A simple blood test could help save many women from investigations and interventions for pre-eclampsia
A simple new blood test could help save many women from unnecessary investigations and interventions for pre-eclampsia, the annual conference of the College of Pathologists heard in Sydney.
Professor Shaun Brennecke, director of the department of maternal-fetal medicine at the Royal Women’s Hospital, together with international collaborators, published a study on the predictive value of the test last year, and he has been determining its clinical utility and cost-effectiveness in an Australian setting since.
The test was excellent at excluding pre-eclampsia, the study found.
“Specifically, you had 95% chance of not developing pre-eclampsia in the next month if there was a low reading,” he said. “And if you had a high result, then you had a 40% chance of developing pre-eclampsia in the next month.”
The test works by measuring the ratio of certain proteins identified by researchers a decade ago as being associated with pre-eclampsia.
Increased levels of soluble fms-like tyrosine kinase 1 (sFlt-1) and decreased placental growth factor (PlGF) levels in the mother, or a high sFlt-1:PlGF ratio, was an indicator of an increased likelihood of pre-eclampsia.
Pre-eclampsia accounted for around 5% of pregnancies, but a test like this would be best used in women with signs indicating a risk of the disease, and in the latter half of the pregnancy, Professor Brennecke said.
At the moment, women with suspected pre-eclampsia are admitted to maternal wards or pregnancy day care centres for monitoring. But this can be expensive, time-consuming and disruptive for many families, especially those in rural and regional Australia.
“If you take a group of women who have symptoms or signs suggestive of the possibility they may be developing pre-eclampsia, only 20% of those women will go on to develop the disease,” he said.

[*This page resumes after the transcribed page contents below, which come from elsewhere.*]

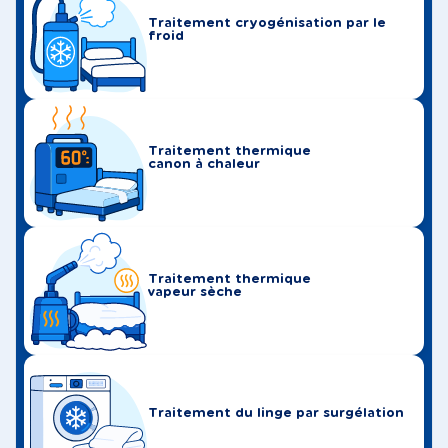
Traitement cryogénisation par le
froid
Traitement thermique
canon à chaleur
Traitement thermique
vapeur sèche
Traitement du linge par surgélation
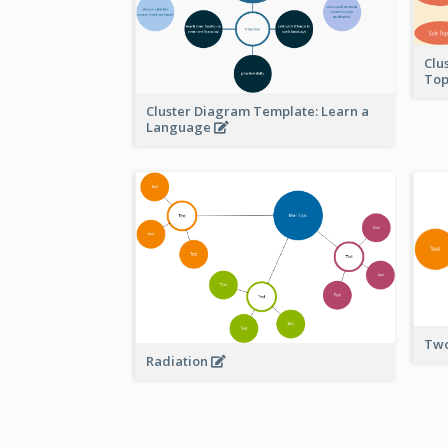
Clu
Top
Cluster Diagram Template: Learn a
Language
Two
Radiation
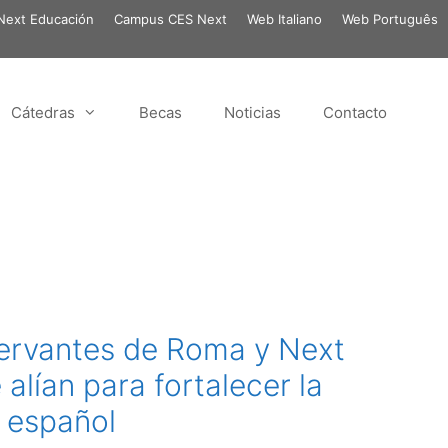
ext Educación
Campus CES Next
Web Italiano
Web Português
Cátedras
Becas
Noticias
Contacto
 Cervantes de Roma y Next
alían para fortalecer la
 español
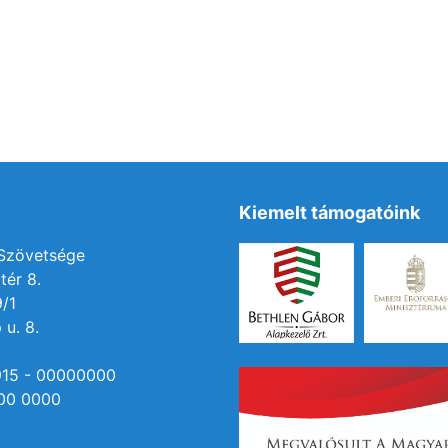
Kiemelt támogatóink
 Szövetsége
tér 8.
9/1
 u. 8.
915 - 00000000
00 0000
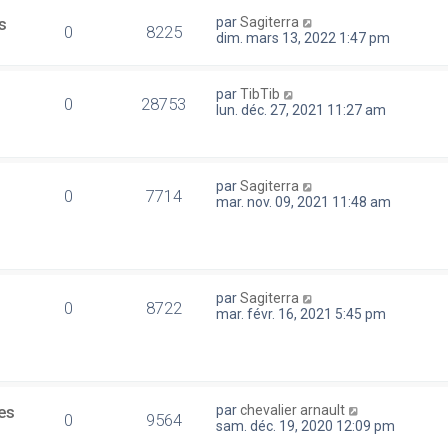
s
par
Sagiterra
0
8225
dim. mars 13, 2022 1:47 pm
par
TibTib
0
28753
lun. déc. 27, 2021 11:27 am
par
Sagiterra
0
7714
mar. nov. 09, 2021 11:48 am
par
Sagiterra
0
8722
mar. févr. 16, 2021 5:45 pm
es
par
chevalier arnault
0
9564
sam. déc. 19, 2020 12:09 pm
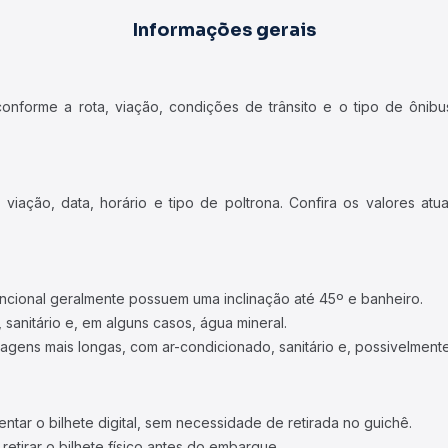
Informações gerais
forme a rota, viação, condições de trânsito e o tipo de ônibus
iação, data, horário e tipo de poltrona. Confira os valores at
ncional geralmente possuem uma inclinação até 45º e banheiro.
 sanitário e, em alguns casos, água mineral.
viagens mais longas, com ar-condicionado, sanitário e, possivelmente
tar o bilhete digital, sem necessidade de retirada no guichê.
etirar o bilhete físico antes do embarque.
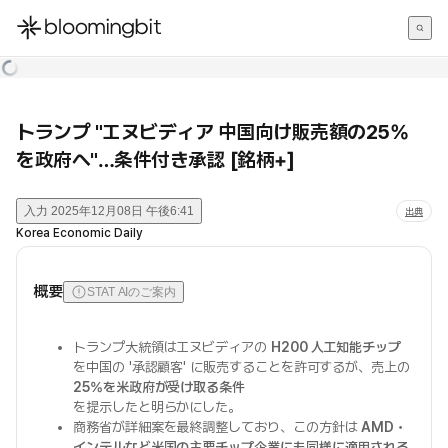
한국어
English
日本語
トランプ "エヌビディア 中国向け販売額の25%
を政府へ"…条件付き承認 [銘柄+]
入力
2025年12月08日 午後6:41
出典
Korea Economic Daily
概要
STAT AIのご案内
トランプ大統領はエヌビディアの
H200 人工知能チップ
を中国の '承認顧客' に販売することを許可するが、売上の
25%を米政府が受け取る条件
を提示したと明らかにした。
商務省が詳細案を最終調整しており、この方針は
AMD・
インテルなど米国の主要チップ企業にも同様に適用される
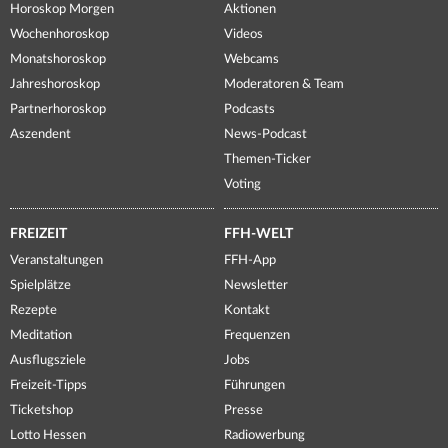
Horoskop Morgen
Aktionen
Wochenhoroskop
Videos
Monatshoroskop
Webcams
Jahreshoroskop
Moderatoren & Team
Partnerhoroskop
Podcasts
Aszendent
News-Podcast
Themen-Ticker
Voting
FREIZEIT
FFH-WELT
Veranstaltungen
FFH-App
Spielplätze
Newsletter
Rezepte
Kontakt
Meditation
Frequenzen
Ausflugsziele
Jobs
Freizeit-Tipps
Führungen
Ticketshop
Presse
Lotto Hessen
Radiowerbung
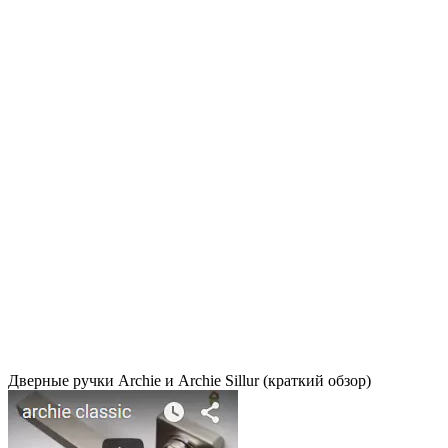
Дверные ручки Archie и Archie Sillur (краткий обзор)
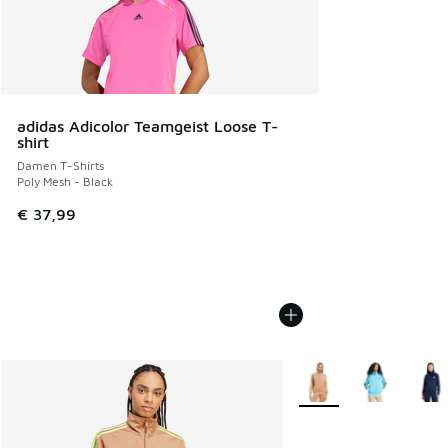
adidas Adicolor Teamgeist Loose T-
shirt
Damen T-Shirts
Poly Mesh - Black
€ 37,99
Weitere Farben verfüg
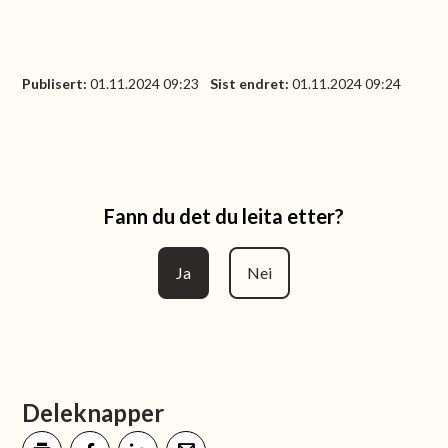
Publisert
01.11.2024 09:23
Sist endret
01.11.2024 09:24
Fann du det du leita etter?
Ja
Nei
Deleknapper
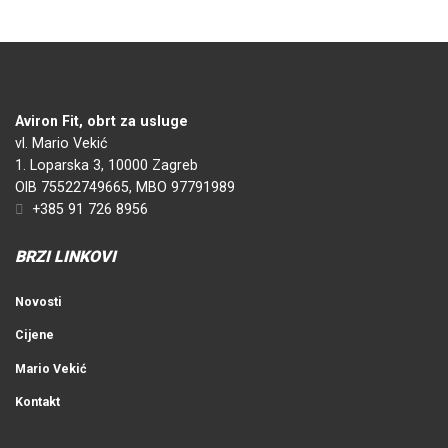
Aviron Fit, obrt za usluge
vl. Mario Vekić
1. Loparska 3, 10000 Zagreb
OIB 75522749665, MBO 97791989
+385 91 726 8956
BRZI LINKOVI
Novosti
Cijene
Mario Vekić
Kontakt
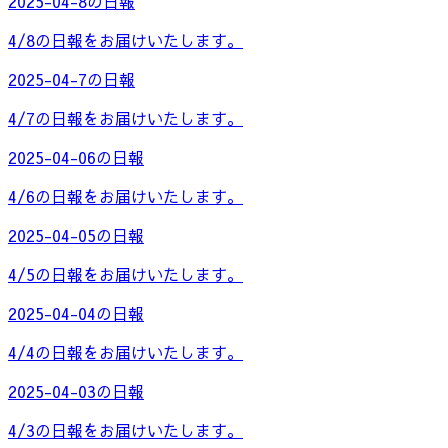
2025-04-8の日報
4/8の日報をお届けいたします。
2025-04-7の日報
4/7の日報をお届けいたします。
2025-04-06の日報
4/6の日報をお届けいたします。
2025-04-05の日報
4/5の日報をお届けいたします。
2025-04-04の日報
4/4の日報をお届けいたします。
2025-04-03の日報
4/3の日報をお届けいたします。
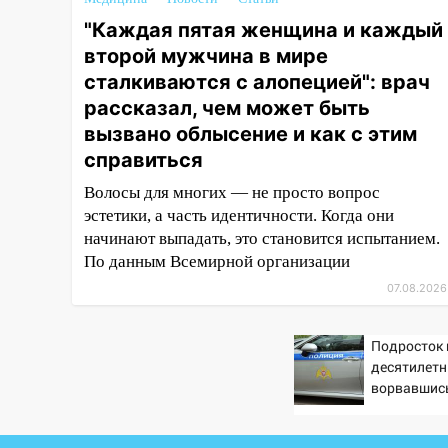
15:27
Прокуратура проверяет
"Каждая пятая женщина и каждый
капремонт школы в селе
второй мужчина в мире
Кивать
сталкиваются с алопецией": врач
15:08
В Кузоватово после
рассказал, чем может быть
прокурорской проверки
вызвано облысение и как с этим
обновили разметку на
справиться
пешеходных переходах
Волосы для многих — не просто вопрос
14:40
На проспекте Гая в
эстетики, а часть идентичности. Когда они
Ульяновске запретили
начинают выпадать, это становится испытанием.
остановку автомобилей на 50-
По данным Всемирной организации
метровом участке
07.08.2026
14:22
В Новом городе 8 августа
пройдет большой фестиваль
Подросток 
«Наше время» с
десятилетн
мотофристайлом и концертом
ворвавшись
«Мураками»
14:04
Жару смоет ливнями:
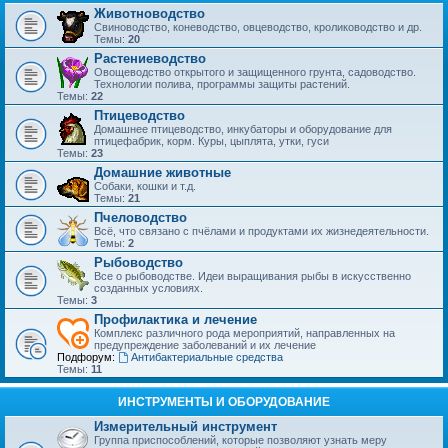
Животноводство
Свиноводство, коневодство, овцеводство, кролиководство и др.
Темы:
20
Растениеводство
Овощеводство открытого и защищенного грунта, садоводство.
Технологии полива, программы защиты растений.
Темы:
22
Птицеводство
Домашнее птицеводство, инкубаторы и оборудование для
птицефабрик, корм. Куры, цыплята, утки, гуси
Темы:
23
Домашние животные
Собаки, кошки и т.д.
Темы:
21
Пчеловодство
Всё, что связано с пчёлами и продуктами их жизнедеятельности.
Темы:
2
Рыбоводство
Все о рыбоводстве. Идеи выращивания рыбы в искусственно
созданных условиях.
Темы:
3
Профилактика и лечение
Комплекс различного рода мероприятий, направленных на
предупреждение заболеваний и их лечение
Подфорум:
Антибактериальные средства
Темы:
11
ИНСТРУМЕНТЫ И ОБОРУДОВАНИЕ
Измерительный инструмент
Группа приспособлений, которые позволяют узнать меру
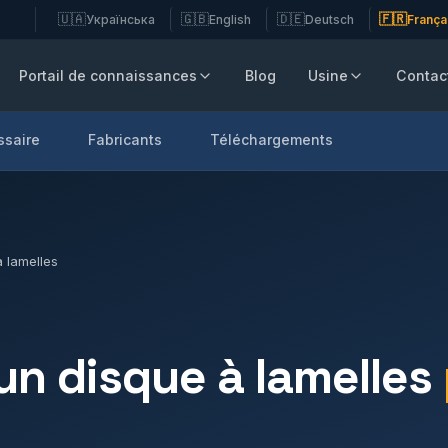
🇺🇦
🇬🇧
🇩🇪
🇫🇷
Українська
English
Deutsch
França
Portail de connaissances
Blog
Usine
Contac
ssaire
Fabricants
Téléchargements
 lamelles
un disque à lamelles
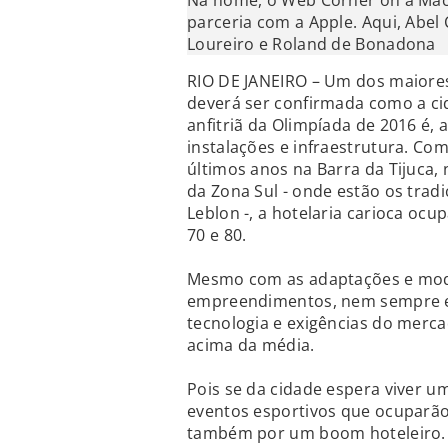
Na home, o Web Corner on a Mac
parceria com a Apple. Aqui, Abel
Loureiro e Roland de Bonadona
RIO DE JANEIRO – Um dos maiores
deverá ser confirmada como a cid
anfitriã da Olimpíada de 2016 é,
instalações e infraestrutura. C
últimos anos na Barra da Tijuca, 
da Zona Sul - onde estão os trad
Leblon -, a hotelaria carioca oc
70 e 80.
Mesmo com as adaptações e moder
empreendimentos, nem sempre e
tecnologia e exigências do merca
acima da média.
Pois se da cidade espera viver
eventos esportivos que ocuparão
também por um boom hoteleiro. E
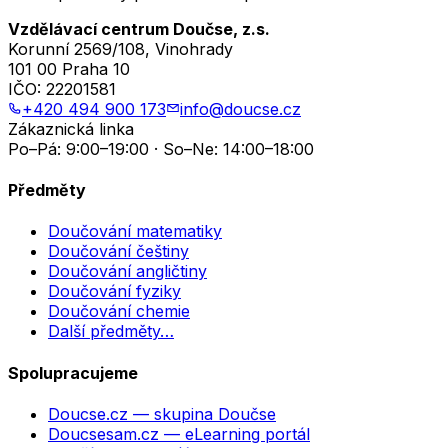
Vzdělávací centrum Doučse, z.s.
Korunní 2569/108, Vinohrady
101 00 Praha 10
IČO:
22201581
+420 494 900 173
info@doucse.cz
Zákaznická linka
Po–Pá: 9:00–19:00 · So–Ne: 14:00–18:00
Předměty
Doučování matematiky
Doučování češtiny
Doučování angličtiny
Doučování fyziky
Doučování chemie
Další předměty…
Spolupracujeme
Doucse.cz
— skupina Doučse
Doucsesam.cz
— eLearning portál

This test would be a way of excluding women who would not become pre-eclamptic, even if they showed some clinical indication that they might develop it, he said.
“That’s very helpful because the 80% who won’t can be safely sent home and be treated with normal antenatal care, whereas the 20% who have a positive test need much higher surveillance and there is time to effectively intervene to optimise the health outcomes for the mother and the baby.”
As well as saving women the unnecessary transfer to metropolitan areas, better discrimination of women would help to allocate resources to those that need them the most, he said.
There are also “obvious cost savings” from performing a blood test likely to cost under $100, compared with the thousands of dollars a day that it costs to monitor a woman in a maternity ward, he said.
The test still needs to be assessed for cost-effectiveness in an Australian setting, so a national rollout is still a long way off.
The group was optimistic it would have a role in the future though, Professor Brennecke said.